The concept for Witness was initially rejected by top Fox execs as they didn’t fund “rural movies”.

That followed a period of intensive script rewrites for Earl W. Wallace and William Kelley. So producer Edward Feldman sent the script to Harrison Ford’s agent.

Ford was happy to do the film, but even then Fox rejected the script for the same lame excuse (no “rural” movies).

Eventually, Paramount Pictures took up the film and the thing was finally made.

Peter Weird was added as director because the planned shoot for a film called The Mosquito Coast fell through. He ended up shooting that in 1986 with Harrison Ford as the lead.

Reviews were generally strong for the film, although quite a few critics were indifferent on it.

Meanwhile, the Amish community wasn’t at all impressed by Witness. In fact, the National Committee For Amish Religious Freedom demanded a boycott of the film.

Steps were taken in the aftermath of the film to protect Amish communities from invasive tourists. And a ban was placed on using Amish farmsteads as movie locations.

On the plus side, the film received many awards gongs.

It was nominated for eight Oscars and won for Best Film Editing and Best Original Screenplay.

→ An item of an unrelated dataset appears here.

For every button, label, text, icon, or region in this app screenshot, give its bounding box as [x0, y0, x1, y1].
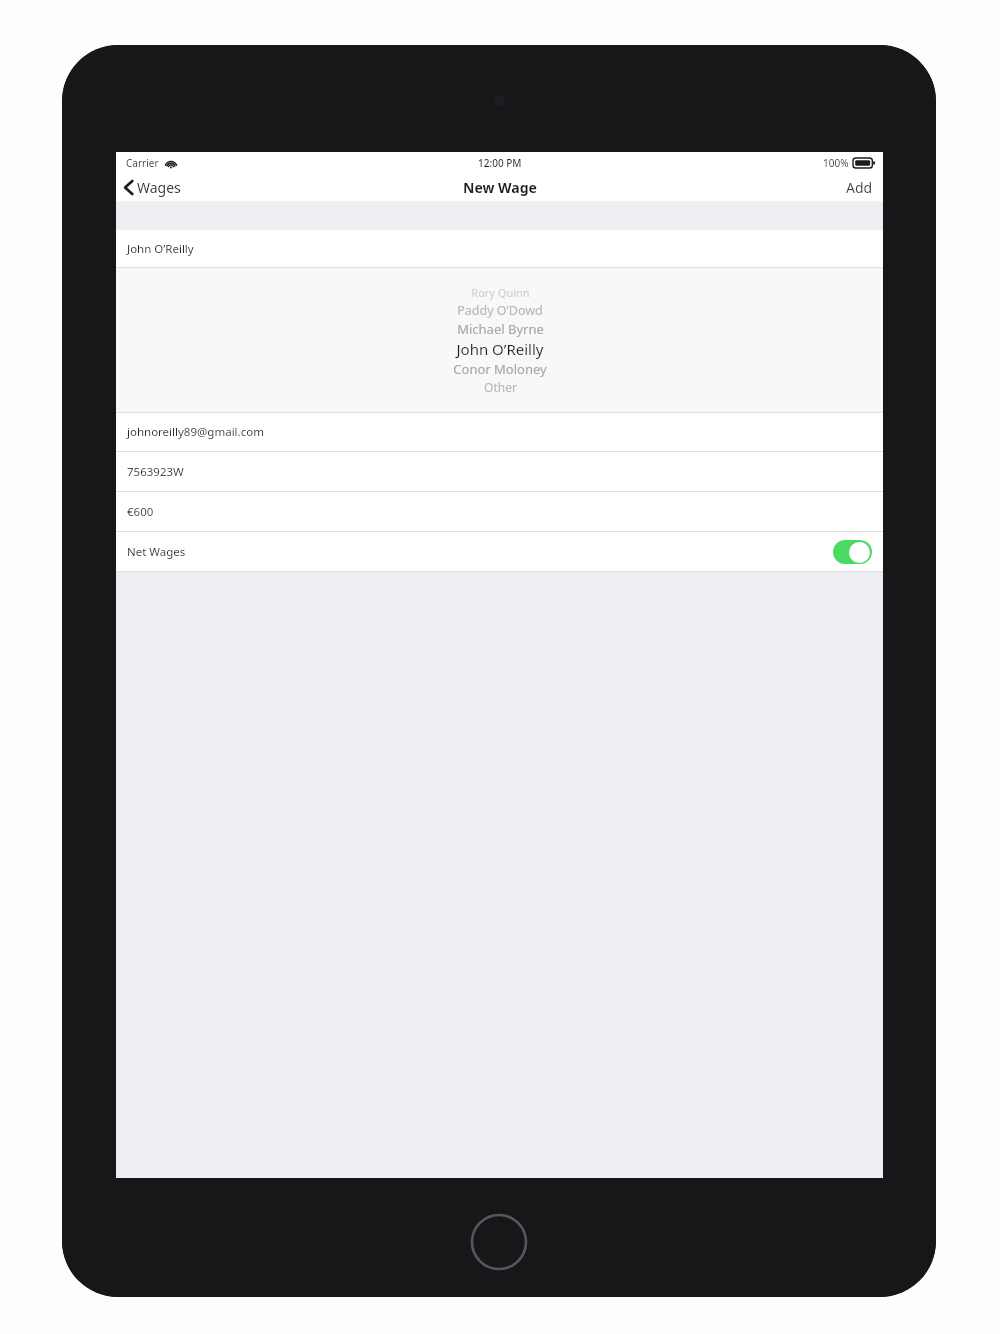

Unfortunately for Ford, who provides one of his best-ever performances, he didn’t win for Best Actor. And never has done. For shame!

5 comments

  1. A fabulous review of Witness MrW. I am always amazed at how Harrison can go from a sullen wallflower to the likes of Deckard in Blade Runner.
    I saw Witness and found the plot rather implausible and not worthy of accolades but hats off to Ford’s acting ( transformation) in his films such as What Lies Beneath and Blade Runner. Enjoyed the critique.